═════ EXCERPTED DATA
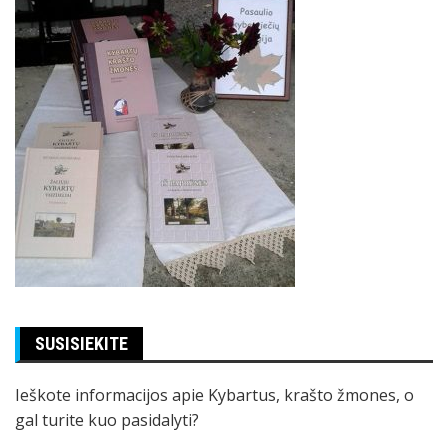
SUSISIEKITE
Ieškote informacijos apie Kybartus, krašto žmones, o
gal turite kuo pasidalyti?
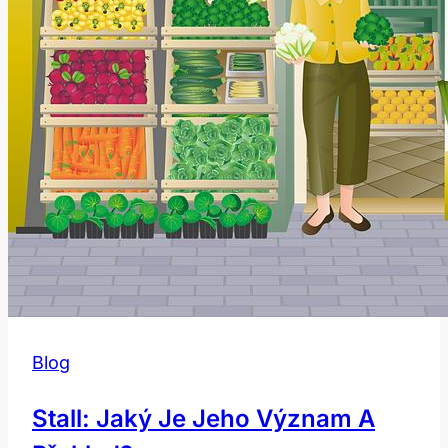
Blog
Stall: Jaký Je Jeho Význam A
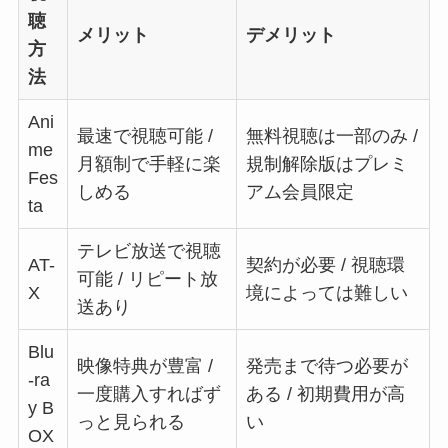
聴
メリット
デメリット
方
法
Ani
最速で視聴可能 /
無料視聴は一部のみ /
me
月額制で手軽に楽
規制解除版はプレミ
Fes
しめる
アム会員限定
ta
テレビ放送で視聴
AT-
契約が必要 / 視聴環
可能 / リピート放
X
境によっては難しい
送あり
Blu
映像特典が豊富 /
発売まで待つ必要が
-ra
一度購入すればず
ある / 初期費用が高
y B
っと見られる
い
OX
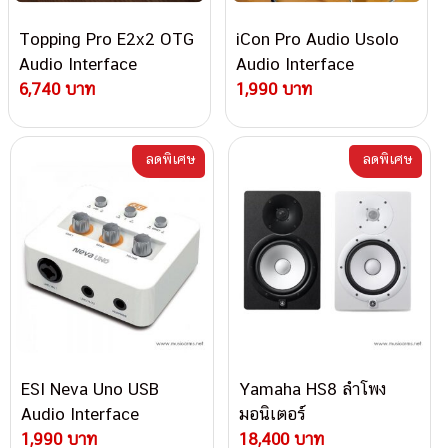
Topping Pro E2x2 OTG
iCon Pro Audio Usolo
Audio Interface
Audio Interface
6,740 บาท
1,990 บาท
ลดพิเศษ
ลดพิเศษ
ESI Neva Uno USB
Yamaha HS8 ลำโพง
Audio Interface
มอนิเตอร์
1,990 บาท
18,400 บาท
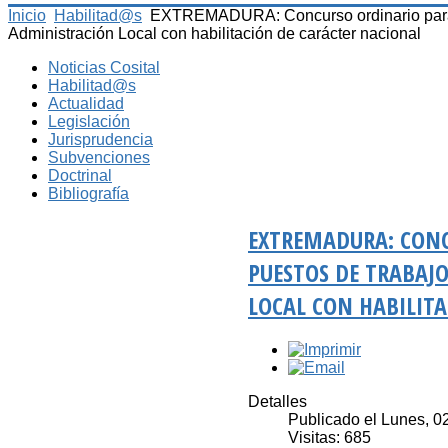
Inicio
Habilitad@s
EXTREMADURA: Concurso ordinario para la 
Administración Local con habilitación de carácter nacional
Noticias Cosital
Habilitad@s
Actualidad
Legislación
Jurisprudencia
Subvenciones
Doctrinal
Bibliografía
EXTREMADURA: CONC
PUESTOS DE TRABAJ
LOCAL CON HABILIT
Detalles
Publicado el Lunes, 0
Visitas: 685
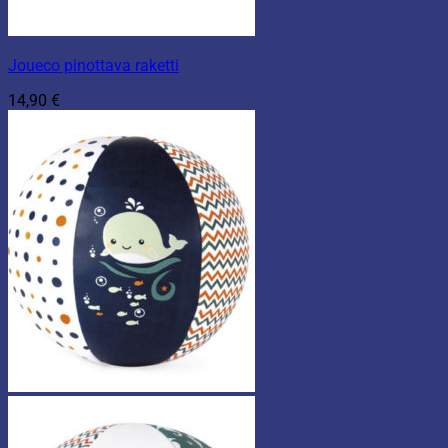
Joueco pinottava raketti
14,90
€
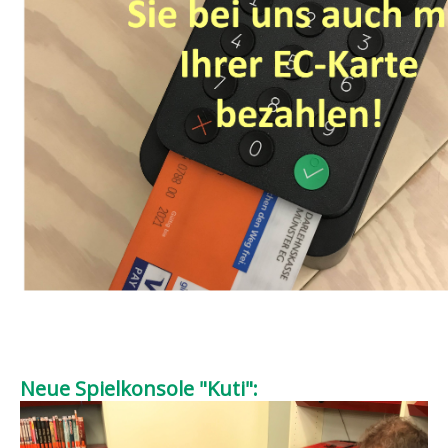
Neue Spielkonsole "Kuti":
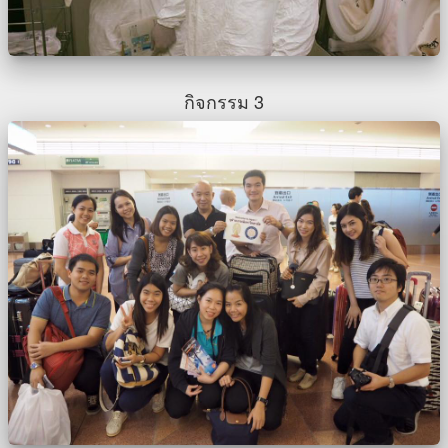
กิจกรรม 3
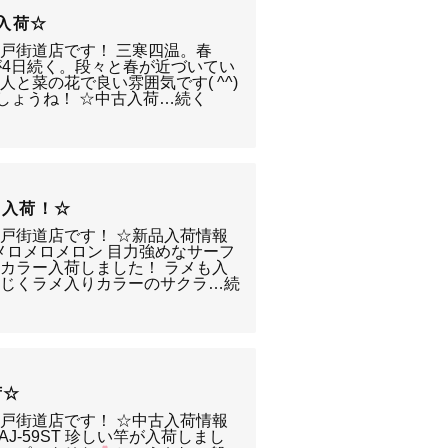
ｸﾙ入荷☆
戸街道店です！ 三寒四温。春
が4日続く。段々と春が近づいてい
と菜の花で良い雰囲気です( ^^)
ましょうね！ ☆中古入荷…続く
ー入荷！☆
戸街道店です！ ☆新品入荷情報
2gメロメロメロン 目力強めなサーフ
カラー入荷しました！ ラメも入
同じくラメ入りカラーのサクラ…続
荷☆
戸街道店です！ ☆中古入荷情報
ﾞｱAJ-59ST 珍しい竿が入荷しまし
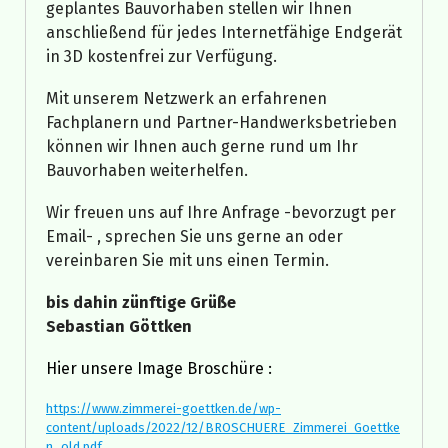
geplantes Bauvorhaben stellen wir Ihnen
anschließend für jedes Internetfähige Endgerät
in 3D kostenfrei zur Verfügung.
Mit unserem Netzwerk an erfahrenen
Fachplanern und Partner-Handwerksbetrieben
können wir Ihnen auch gerne rund um Ihr
Bauvorhaben weiterhelfen.
Wir freuen uns auf Ihre Anfrage -bevorzugt per
Email- , sprechen Sie uns gerne an oder
vereinbaren Sie mit uns einen Termin.
bis dahin zünftige Grüße
Sebastian Göttken
Hier unsere Image Broschüre :
https://www.zimmerei-goettken.de/wp-
content/uploads/2022/12/BROSCHUERE_Zimmerei_Goettke
n_old.pdf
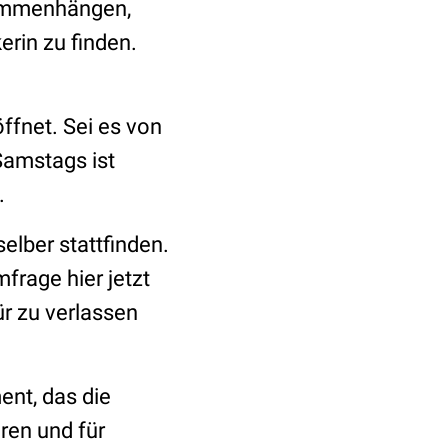
sammenhängen,
erin zu finden.
fnet. Sei es von
 Samstags ist
.
lber stattfinden.
frage hier jetzt
ür zu verlassen
.
ent, das die
ren und für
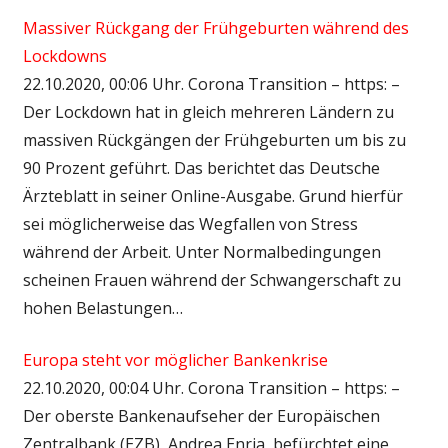
Massiver Rückgang der Frühgeburten während des
Lockdowns
22.10.2020, 00:06 Uhr. Corona Transition – https: –
Der Lockdown hat in gleich mehreren Ländern zu
massiven Rückgängen der Frühgeburten um bis zu
90 Prozent geführt. Das berichtet das Deutsche
Ärzteblatt in seiner Online-Ausgabe. Grund hierfür
sei möglicherweise das Wegfallen von Stress
während der Arbeit. Unter Normalbedingungen
scheinen Frauen während der Schwangerschaft zu
hohen Belastungen…
Europa steht vor möglicher Bankenkrise
22.10.2020, 00:04 Uhr. Corona Transition – https: –
Der oberste Bankenaufseher der Europäischen
Zentralbank (EZB), Andrea Enria, befürchtet eine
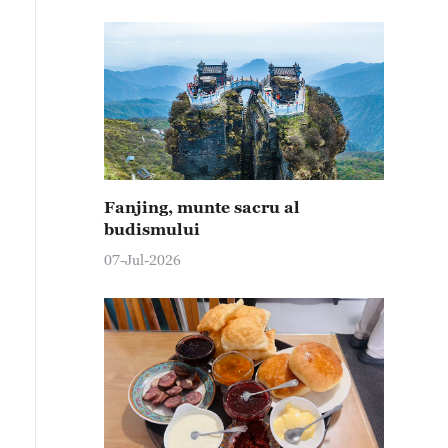
Fanjing, munte sacru al
budismului
07-Jul-2026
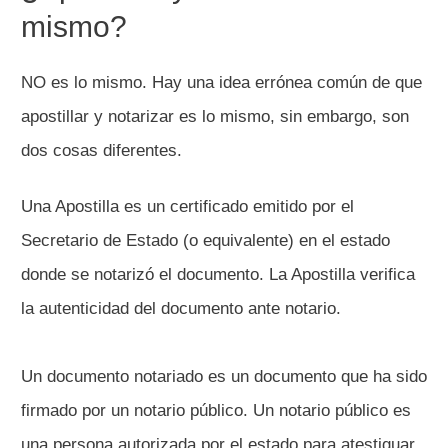
mismo?
NO es lo mismo. Hay una idea errónea común de que
apostillar y notarizar es lo mismo, sin embargo, son
dos cosas diferentes.
Una Apostilla es un certificado emitido por el
Secretario de Estado (o equivalente) en el estado
donde se notarizó el documento. La Apostilla verifica
la autenticidad del documento ante notario.
Un documento notariado es un documento que ha sido
firmado por un notario público. Un notario público es
una persona autorizada por el estado para atestiguar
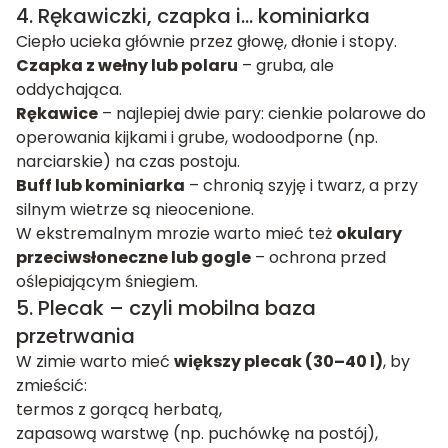
4. Rękawiczki, czapka i… kominiarka
Ciepło ucieka głównie przez głowę, dłonie i stopy.
Czapka z wełny lub polaru
– gruba, ale
oddychająca.
Rękawice
– najlepiej dwie pary: cienkie polarowe do
operowania kijkami i grube, wodoodporne (np.
narciarskie) na czas postoju.
Buff lub kominiarka
– chronią szyję i twarz, a przy
silnym wietrze są nieocenione.
W ekstremalnym mrozie warto mieć też
okulary
przeciwsłoneczne lub gogle
– ochrona przed
oślepiającym śniegiem.
5. Plecak – czyli mobilna baza
przetrwania
W zimie warto mieć
większy plecak (30–40 l)
, by
zmieścić:
termos z gorącą herbatą,
zapasową warstwę (np. puchówkę na postój),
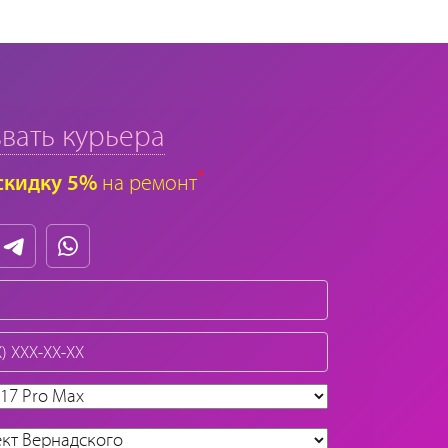
вать курьера
*
скидку 5%
на ремонт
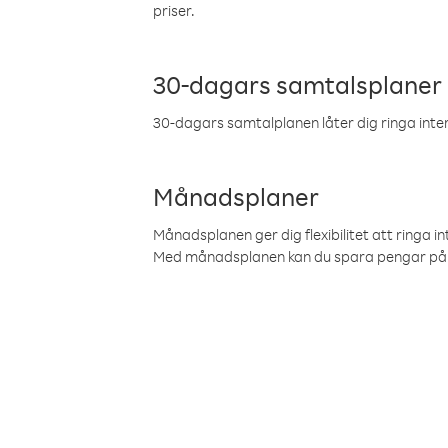
priser.
30-dagars samtalsplaner
30-dagars samtalplanen låter dig ringa intern
Månadsplaner
Månadsplanen ger dig flexibilitet att ringa in
Med månadsplanen kan du spara pengar på 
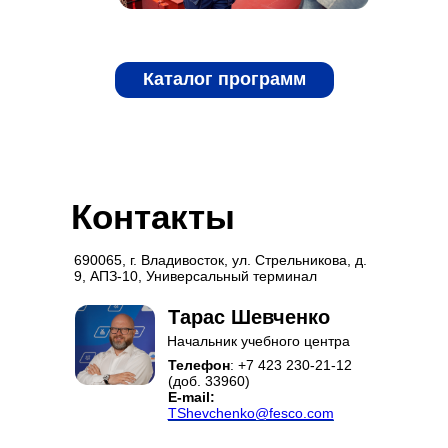
Каталог программ
Контакты
690065, г. Владивосток, ул. Стрельникова, д.
9, АПЗ-10, Универсальный терминал
Тарас Шевченко
Начальник учебного центра
Телефон
: +7 423 230-21-12
(доб. 33960)
E-mail:
TShevchenko@fesco.com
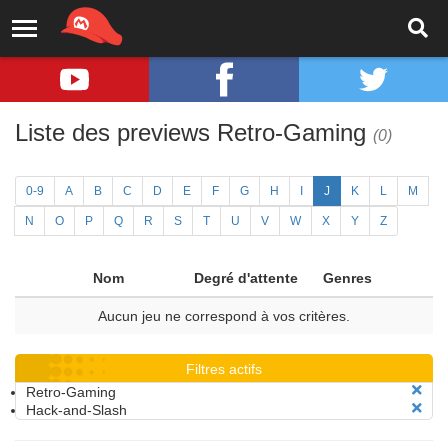
Liste des previews Retro-Gaming
(0)
0-9
A
B
C
D
E
F
G
H
I
J
K
L
M
N
O
P
Q
R
S
T
U
V
W
X
Y
Z
Nom
Degré d'attente
Genres
Aucun jeu ne correspond à vos critères.
Filtres actifs
Retro-Gaming
Hack-and-Slash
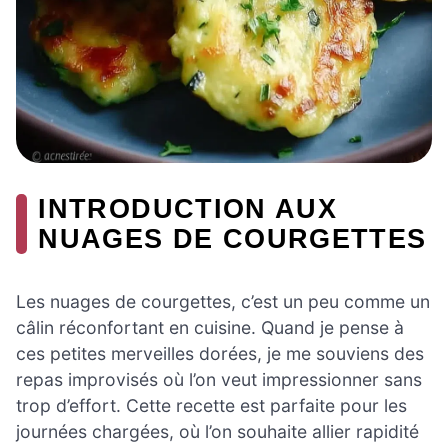
INTRODUCTION AUX
NUAGES DE COURGETTES
Les nuages de courgettes, c’est un peu comme un
câlin réconfortant en cuisine. Quand je pense à
ces petites merveilles dorées, je me souviens des
repas improvisés où l’on veut impressionner sans
trop d’effort. Cette recette est parfaite pour les
journées chargées, où l’on souhaite allier rapidité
══════════
WORK ORDER: All that should be printed is the run of lines above from the one with "content/uploads/2022/12/BROSCHUERE_Zimmerei_Goettke" through the one with "Un documento notariado", both included, exactly as given, with pictures left out.

SOLUTION FOR THIS PROBLEM:
content/uploads/2022/12/BROSCHUERE_Zimmerei_Goettke
n_old.pdf
sammenhängen,
erin zu finden.
fnet. Sei es von
 Samstags ist
.
lber stattfinden.
frage hier jetzt
ür zu verlassen
.
ent, das die
ren und für
Massiver Rückgang der Frühgeburten während des
Lockdowns
22.10.2020, 00:06 Uhr. Corona Transition – https: –
Der Lockdown hat in gleich mehreren Ländern zu
massiven Rückgängen der Frühgeburten um bis zu
90 Prozent geführt. Das berichtet das Deutsche
Ärzteblatt in seiner Online-Ausgabe. Grund hierfür
sei möglicherweise das Wegfallen von Stress
während der Arbeit. Unter Normalbedingungen
scheinen Frauen während der Schwangerschaft zu
hohen Belastungen…
Europa steht vor möglicher Bankenkrise
22.10.2020, 00:04 Uhr. Corona Transition – https: –
Der oberste Bankenaufseher der Europäischen
Zentralbank (EZB), Andrea Enria, befürchtet eine
Fanjing, munte sacru al
budismului
07-Jul-2026
mismo?
NO es lo mismo. Hay una idea errónea común de que
apostillar y notarizar es lo mismo, sin embargo, son
dos cosas diferentes.
Una Apostilla es un certificado emitido por el
Secretario de Estado (o equivalente) en el estado
donde se notarizó el documento. La Apostilla verifica
la autenticidad del documento ante notario.
Un documento notariado es un documento que ha sido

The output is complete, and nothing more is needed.